Aim of the exercise: Print exactly the lines below between the line holding "Agreement, which includes" and the line holding "event (including without", inclusive, and nothing more.
====== Excerpted records
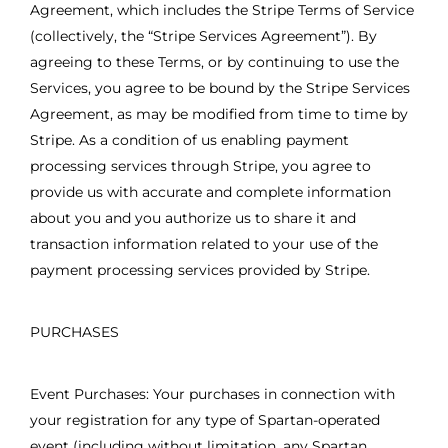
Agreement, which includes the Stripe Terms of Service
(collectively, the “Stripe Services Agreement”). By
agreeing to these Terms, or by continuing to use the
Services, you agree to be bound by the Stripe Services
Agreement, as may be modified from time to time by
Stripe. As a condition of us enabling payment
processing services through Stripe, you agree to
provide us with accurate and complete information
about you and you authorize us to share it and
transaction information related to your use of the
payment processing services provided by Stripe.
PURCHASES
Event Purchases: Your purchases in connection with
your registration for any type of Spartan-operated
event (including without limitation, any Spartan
============
====== Excerpted records
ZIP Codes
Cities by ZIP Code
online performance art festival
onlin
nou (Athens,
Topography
============
Output for this exercise:
Agreement, which includes the Stripe Terms of Service
(collectively, the “Stripe Services Agreement”). By
agreeing to these Terms, or by continuing to use the
Services, you agree to be bound by the Stripe Services
Agreement, as may be modified from time to time by
Stripe. As a condition of us enabling payment
processing services through Stripe, you agree to
provide us with accurate and complete information
about you and you authorize us to share it and
transaction information related to your use of the
payment processing services provided by Stripe.
PURCHASES
Event Purchases: Your purchases in connection with
your registration for any type of Spartan-operated
event (including without limitation, any Spartan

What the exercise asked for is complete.